[[ Entries supplied, beginning ]]

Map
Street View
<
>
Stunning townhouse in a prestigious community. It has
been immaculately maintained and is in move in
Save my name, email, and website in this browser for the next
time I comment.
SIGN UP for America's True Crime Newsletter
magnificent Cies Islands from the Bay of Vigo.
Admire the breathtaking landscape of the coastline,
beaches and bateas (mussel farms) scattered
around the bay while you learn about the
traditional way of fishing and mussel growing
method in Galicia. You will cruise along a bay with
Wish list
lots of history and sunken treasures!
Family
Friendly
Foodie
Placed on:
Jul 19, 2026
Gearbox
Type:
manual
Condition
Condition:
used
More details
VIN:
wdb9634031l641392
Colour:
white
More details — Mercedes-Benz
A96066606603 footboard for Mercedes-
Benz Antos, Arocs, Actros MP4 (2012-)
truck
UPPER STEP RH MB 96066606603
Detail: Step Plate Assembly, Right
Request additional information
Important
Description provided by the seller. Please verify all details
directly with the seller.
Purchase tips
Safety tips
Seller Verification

[[ Entries supplied, end ]]
[[ Entries supplied, beginning ]]

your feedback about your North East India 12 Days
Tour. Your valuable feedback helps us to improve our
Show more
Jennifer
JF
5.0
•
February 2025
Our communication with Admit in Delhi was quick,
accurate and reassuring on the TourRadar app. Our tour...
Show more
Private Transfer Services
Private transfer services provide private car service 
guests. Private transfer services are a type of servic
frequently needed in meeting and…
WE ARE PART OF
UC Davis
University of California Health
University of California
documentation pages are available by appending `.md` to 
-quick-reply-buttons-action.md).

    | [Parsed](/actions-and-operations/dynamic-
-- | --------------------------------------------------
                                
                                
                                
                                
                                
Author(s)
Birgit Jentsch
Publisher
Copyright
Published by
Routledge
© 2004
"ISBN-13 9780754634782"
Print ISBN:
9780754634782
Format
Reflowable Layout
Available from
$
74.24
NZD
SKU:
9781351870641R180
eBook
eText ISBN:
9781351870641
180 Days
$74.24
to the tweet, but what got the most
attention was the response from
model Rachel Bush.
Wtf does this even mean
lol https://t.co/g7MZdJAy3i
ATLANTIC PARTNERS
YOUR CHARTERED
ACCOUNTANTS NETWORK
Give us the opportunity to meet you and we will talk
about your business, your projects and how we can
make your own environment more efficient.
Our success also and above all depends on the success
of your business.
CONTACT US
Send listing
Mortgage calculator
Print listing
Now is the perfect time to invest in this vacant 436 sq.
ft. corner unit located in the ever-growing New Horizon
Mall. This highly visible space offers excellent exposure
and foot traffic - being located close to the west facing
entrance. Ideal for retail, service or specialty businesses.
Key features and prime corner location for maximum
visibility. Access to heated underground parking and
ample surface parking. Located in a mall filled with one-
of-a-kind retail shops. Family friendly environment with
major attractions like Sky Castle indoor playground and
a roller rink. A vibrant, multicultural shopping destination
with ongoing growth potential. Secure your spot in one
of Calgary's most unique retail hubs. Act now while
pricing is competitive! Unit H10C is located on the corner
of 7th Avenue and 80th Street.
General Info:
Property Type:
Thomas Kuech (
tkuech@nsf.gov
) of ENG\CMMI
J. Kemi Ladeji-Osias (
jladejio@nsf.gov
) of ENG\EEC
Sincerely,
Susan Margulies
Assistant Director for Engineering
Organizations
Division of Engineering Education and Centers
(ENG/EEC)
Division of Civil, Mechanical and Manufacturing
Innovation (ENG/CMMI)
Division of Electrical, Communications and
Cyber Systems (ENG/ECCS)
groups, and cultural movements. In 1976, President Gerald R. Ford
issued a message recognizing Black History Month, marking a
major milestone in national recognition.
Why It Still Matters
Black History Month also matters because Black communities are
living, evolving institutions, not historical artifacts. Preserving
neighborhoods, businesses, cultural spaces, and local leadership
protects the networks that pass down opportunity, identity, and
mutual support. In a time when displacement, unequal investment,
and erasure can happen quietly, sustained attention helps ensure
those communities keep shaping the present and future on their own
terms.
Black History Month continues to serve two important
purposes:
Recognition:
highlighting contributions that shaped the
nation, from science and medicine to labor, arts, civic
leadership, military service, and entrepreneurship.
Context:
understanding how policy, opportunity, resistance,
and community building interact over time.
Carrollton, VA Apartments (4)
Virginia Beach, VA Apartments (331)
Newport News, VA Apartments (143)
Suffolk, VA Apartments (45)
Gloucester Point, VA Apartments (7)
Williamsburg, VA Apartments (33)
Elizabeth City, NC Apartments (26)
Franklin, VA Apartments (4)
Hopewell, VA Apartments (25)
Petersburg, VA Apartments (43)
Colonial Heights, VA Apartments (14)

[[ Entries supplied, end ]]
[[ Entries supplied, beginning ]]

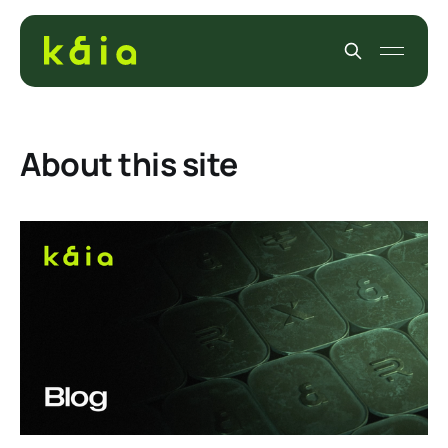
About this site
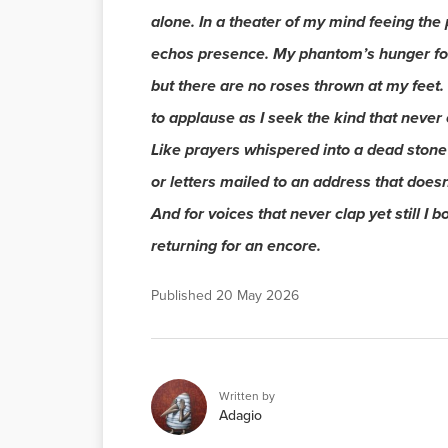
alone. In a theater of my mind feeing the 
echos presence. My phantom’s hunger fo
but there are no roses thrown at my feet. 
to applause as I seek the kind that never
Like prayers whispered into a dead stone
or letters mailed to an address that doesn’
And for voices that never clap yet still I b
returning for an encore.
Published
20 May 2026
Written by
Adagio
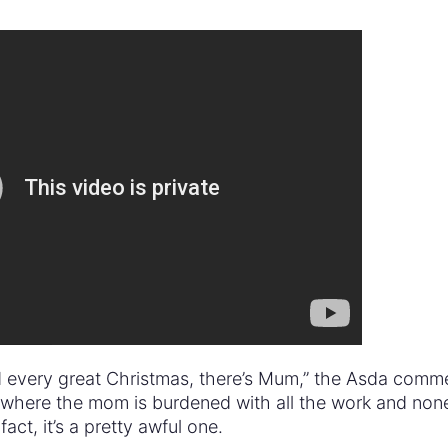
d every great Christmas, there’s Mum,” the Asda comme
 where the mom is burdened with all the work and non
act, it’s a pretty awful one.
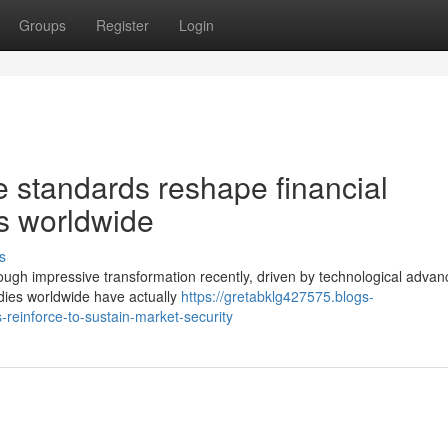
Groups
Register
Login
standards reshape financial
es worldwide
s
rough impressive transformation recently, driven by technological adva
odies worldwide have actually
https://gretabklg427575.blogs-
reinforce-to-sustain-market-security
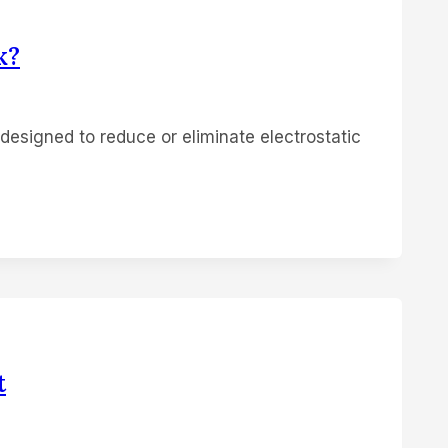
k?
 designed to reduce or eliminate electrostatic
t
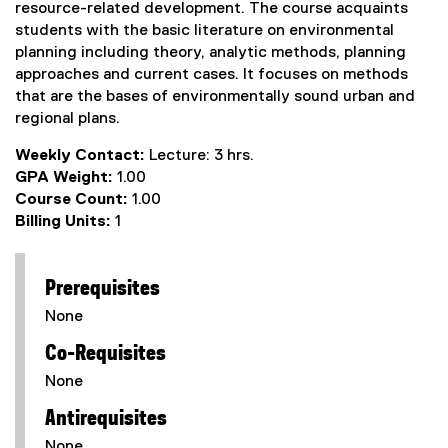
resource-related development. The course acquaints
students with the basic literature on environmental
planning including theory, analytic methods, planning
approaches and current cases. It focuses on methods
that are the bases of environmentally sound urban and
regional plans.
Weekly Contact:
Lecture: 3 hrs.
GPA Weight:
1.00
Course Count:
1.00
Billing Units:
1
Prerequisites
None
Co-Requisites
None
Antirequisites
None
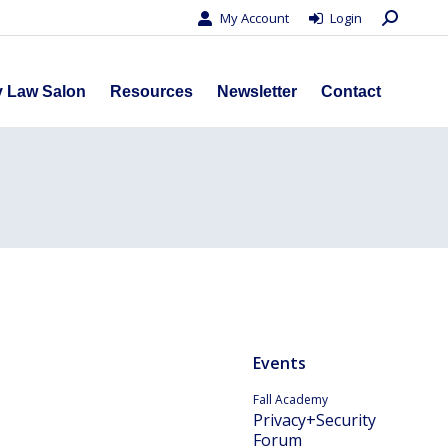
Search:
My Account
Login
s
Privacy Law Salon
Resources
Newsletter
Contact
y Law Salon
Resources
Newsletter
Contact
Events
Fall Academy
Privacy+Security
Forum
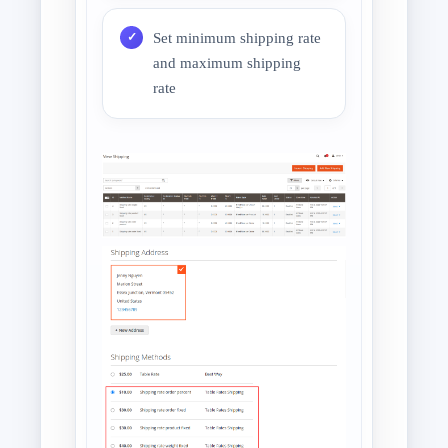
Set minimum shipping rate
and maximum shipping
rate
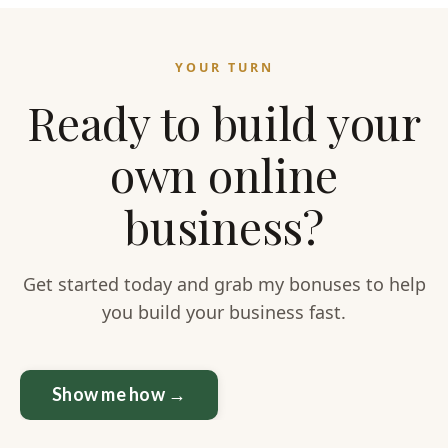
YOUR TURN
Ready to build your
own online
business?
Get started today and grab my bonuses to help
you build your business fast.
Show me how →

[[ Entries supplied, end ]]

Each line in the listing above from the one containing "your feedback about" through the one containing "Private transfer services provide" should be repeated exactly, and no other line.

your feedback about your North East India 12 Days
Tour. Your valuable feedback helps us to improve our
Show more
Jennifer
JF
5.0
•
February 2025
Our communication with Admit in Delhi was quick,
accurate and reassuring on the TourRadar app. Our tour...
Show more
Private Transfer Services
Private transfer services provide private car service 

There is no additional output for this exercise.